It is also an enormous source of stress and distraction for a very talented CEO, whose creativity and skills could be better utilized developing a new feature for the Model Y or Semi, solving a challenging Gigafactory production problem, dreaming up the next product or basically doing anything other than neutralizing the latest FUD from shorts.
Tesla clearly would be much better off without the army of short sellers constantly throwing dirt and trying to undermine everything the company does and has accomplished. Judging from press reports, you would never realize that Tesla is actually doing great -- Model 3 is a home run (grand slam, actually), its quarterly revenues are about to triple in only two years and it has an incredible product pipeline. Instead, due in significant part to media savvy short sellers, the press coverage gives exactly the opposite impression. Going private would wipe out short sellers and eliminate an enormous negative overhang on the business.
YouTube Channel SpaceX almost 2 million subscribers
YouTube First Private Passenger on Lunar BFR Mission almost 1 million views (48:1 positive)
Joe Rogan/Elon Musk 15 million views (46:1 positive)
Can you find anything close by any other auto company or business exec.?
side note: good news - Jeff going to raise wages?? <1 min.
(For the record, I think Elon belongs at SpaceX and to have only a minor supporting role at Tesla.)
But you’re short Tesla
But there is a problem. Shortsellers, the financial press, impatient and shortsighted investors. And now the SEC. The main risks to Tesla's mission are not operational, but a direct result of being a U.S. listed public company.

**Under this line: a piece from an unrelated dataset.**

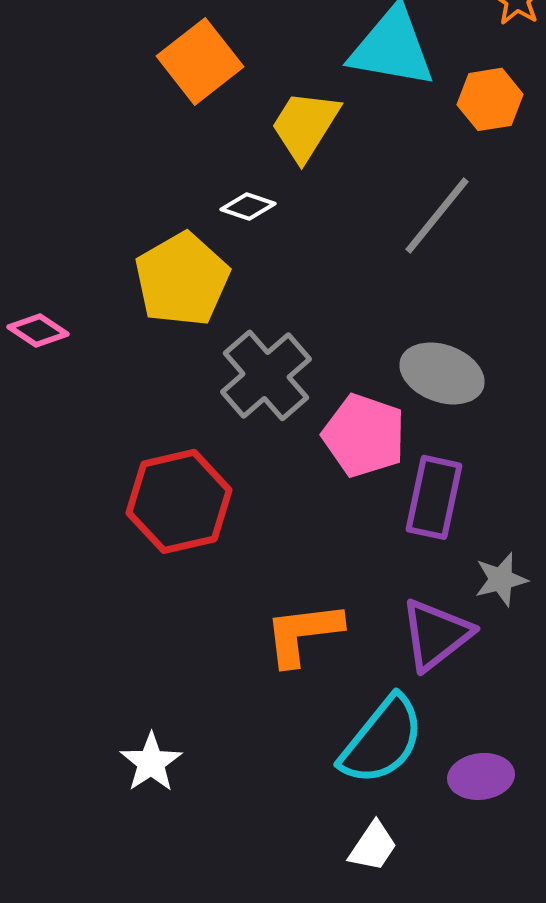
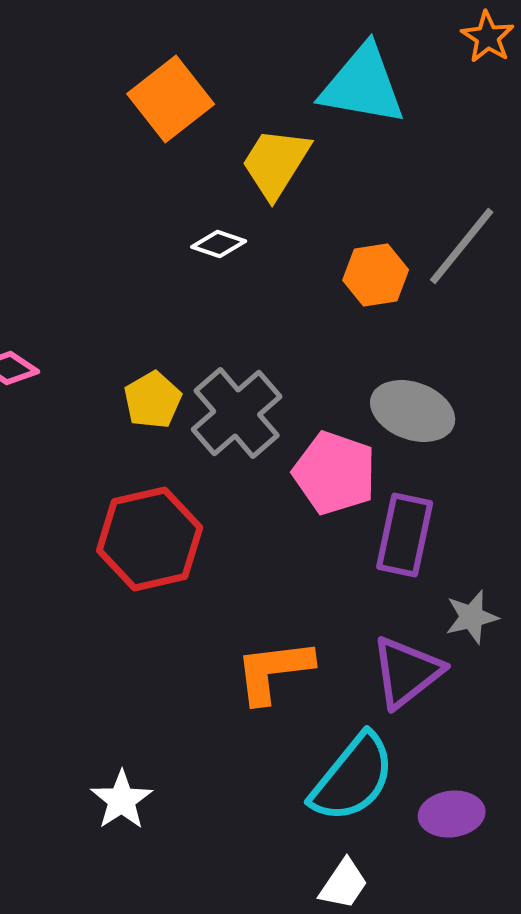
orange hexagon: (490, 99) -> (376, 275), moved
gray line: (437, 215) -> (462, 246), moved
yellow pentagon: (182, 279) -> (153, 400), moved, size x0.6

And let's be honest, Elon's personality is better suited for a private company than a public one. Yes it would be better if he stopped tweeting about pedos, the SEC, etc. but that's been obvious for a while and it hasn't happened. If Tesla were private, most of these issues would disappear, Elon's stress level would drop like a rock and the focus could return to Tesla's products, which are amazing.
Elon: please reconsider and take Tesla private.
I will suggest a slightly different option: voluntarily delist from the stock markets; buy out anyone who is not permitted to remain in the company after that (such as Canadian retirement accounts and funds which are only allowed to invest in listed companies); and institute a first-right-of-refusal for Tesla to buy back any stock being sold (as with SpaceX)
By officially remaining a "public company" and filing quarterly reports, you can have as many investors as you like. Also, I believe all existing individual investors can stay (though only accredited investors would be allowed to buy new shares).
But taking it off the stock markets will eliminate short-sellers, eliminate short-term traders, and, by eliminating the stock price, will eliminate the motivation to manipulate the stock price.
There is no legal requirement to list on the stock market, even if you're a "public company" (defined as having a lot of investors). The SEC could still harass Elon Musk, but they couldn't very well accuse him of market manipulation if there was no public market for the stock.
How confident are you this would work as you describe, especially the part about existing unaccredited investors being allowed to stay in?
If they *already own it*, however, you can't force them to sell it -- that's just not how the law works. They own it, they have the right to keep it.
Yeah, the company could offer SpaceX style buyback events.Biggest issue is how to create a market when/if those investors want/need to sell.
...In exchange for this progress, the markets have given Tesla mostly grief...
Tesla should not add ammunition to short sellers by a scary e-mail that Tesla's running out of cash in 10 months! I know Elon Musk meant well but it just sounds really bad.
I agree that Tesla should go private if it can't handle short sellers.